The goal is for students with intellectual developmental disabilities to experience the same opportunities that non-disabled students experience, Athletic Director Gilbert Leal said during the program.
“Unified Champion Schools empowers young students to develop school environments where acceptance and inclusion between students with and without intellectual disabilities fosters respect, dignity and unity by utilizing the programs and initiative of Special Olympics,” a fact sheet about Unified Champion Schools on the UIL website states.
The approach “combines students with intellectual disabilities (athletes) and students without intellectual disabilities (unified partners), on sports teams for training and competition. Unified Sports develops socially inclusive communities by utilizing sports as a catalyst for change,” the fact sheet states.
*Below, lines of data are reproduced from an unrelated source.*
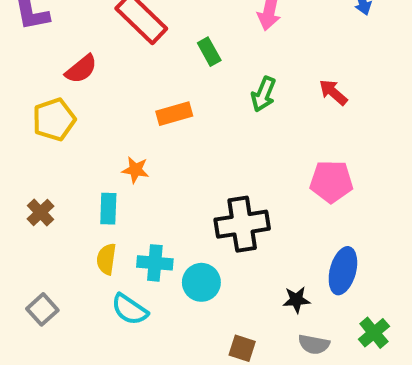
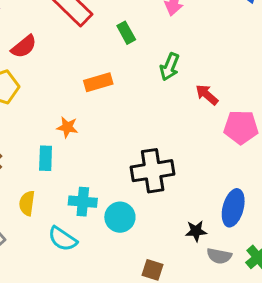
red arrow: (333, 92) -> (207, 95), moved
pink pentagon: (331, 181) -> (241, 127), moved
yellow semicircle: (106, 259) -> (27, 203), moved
gray semicircle: (314, 344) -> (219, 256), moved

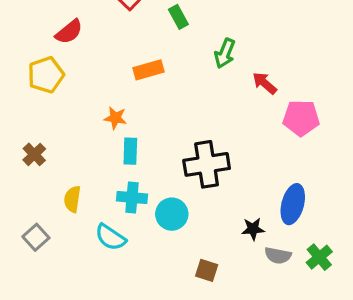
cyan rectangle: (46, 158) -> (130, 151), moved

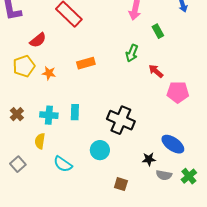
green rectangle: (178, 17) -> (158, 31), moved
orange star: (115, 118) -> (49, 73), moved
black cross: (207, 164) -> (121, 120), turned 32
cyan cross: (132, 197) -> (49, 115), moved
blue ellipse: (293, 204) -> (173, 144), turned -70

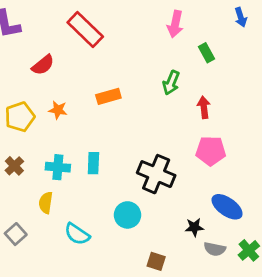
yellow pentagon: (24, 66) -> (20, 117), moved
red arrow: (156, 71) -> (204, 107), turned 42
pink pentagon: (178, 92) -> (211, 151), moved

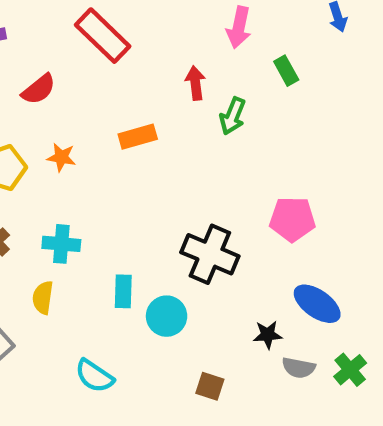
red arrow: (204, 107) -> (195, 83), moved
cyan rectangle: (93, 163) -> (123, 291), moved
cyan semicircle: (77, 234) -> (94, 376), moved

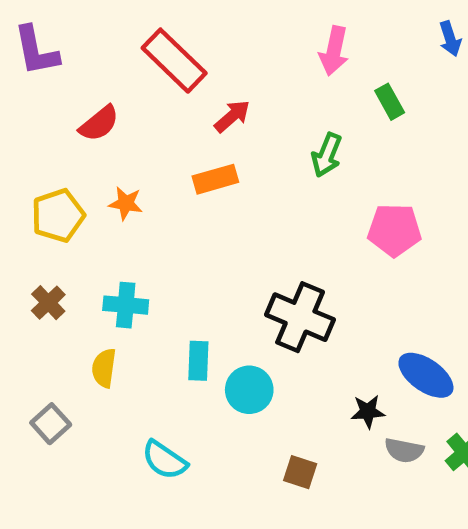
red arrow: (195, 83) -> (232, 116), moved, turned 56
pink pentagon: (292, 219) -> (394, 230), moved

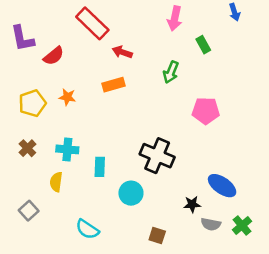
purple L-shape: (36, 51) -> (22, 38), moved
red arrow: (232, 116) -> (122, 52), turned -120
cyan rectangle: (198, 361) -> (100, 167), moved

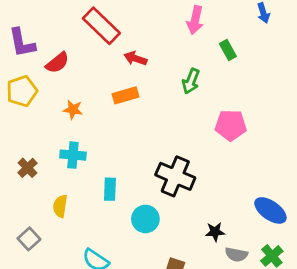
yellow pentagon: (32, 103) -> (22, 91), moved
cyan cross: (67, 149) -> (73, 155), moved
blue ellipse: (222, 186) -> (270, 210), moved

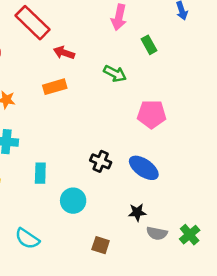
green arrow: (191, 81) -> (115, 74), turned -85
black cross: (175, 176) -> (101, 161), size x0.6
blue ellipse: (270, 210) -> (144, 168), moved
Near the end of the program, Superintendent Rene Gutierrez led the audience in reciting the Brownsville ISD Inclusion Pledge:
“As a member of the Brownsville ISD family, I pledge to look for the lonely, the isolated, the left out, the challenged and he bullied. I pledge to overcome the fear of difference and replace it with the power of inclusion. I choose to include.”
Establishing the new league and implementing the provisions of the senate bill positions BISD as a trailblazer in the Rio Grande Valley.
“There was a lot of love in the room last night and that’s what we wanted to accomplish,” Powers said.
“We are the trailblazers and that’s why I wanted to recognize the principals. It would have been easy for them to say, ‘oh, we’re going to do this with everything else that’s going on?’ (recovering learning losses because of the pandemic) … and I went to the head basketball coaches, too, and I said we’re going to need to share your gym space and some of your equipment, and they said yes … there was no hesitation on anybody’s part. …It’s very historic, it really is. It’s a new revolution, I think, for the athletic world and just for acceptance and having more students feel that they are part of the school community,” she said.
Powers is known for having established the BISD Buddy Fun Meet for special needs students 23 years ago and working behind the scenes on inclusion issues. As Director of Unified Interscholastic Sports, she is in charge putting the unified sports concept into practice.
“It’s all going to be run alongside the general UIL athletic program. It’s gonna be good. We’re going to do a modified program for the middle schools this year. The high school division is the varsity division, full throttle, playoffs and everything. The middle school will be more of a modified program, a pilot program this year … because it’s not a sanctioned UIL activity for middle schools — yet,” she said.
The law elevated adaptive athletics to a level comparable with regular UIL athletics. It instructed the UIL to create an adaptive sports program available to public middle school, junior high school, and high school students in Texas. Under SB 776, UIL is required to adopt rules establishing eligibility requirements for participation and best practices for school districts to incorporate adaptive sports.
BISD is the first district in the Valley to implement Unified Interscholastic Sports, but the rest of the Valley will be watching. Enrique Cantu, assistant athletic director at Grulla ISD, attended Wednesday’s event as an observer for the Region 7 Athletic Director’s Association.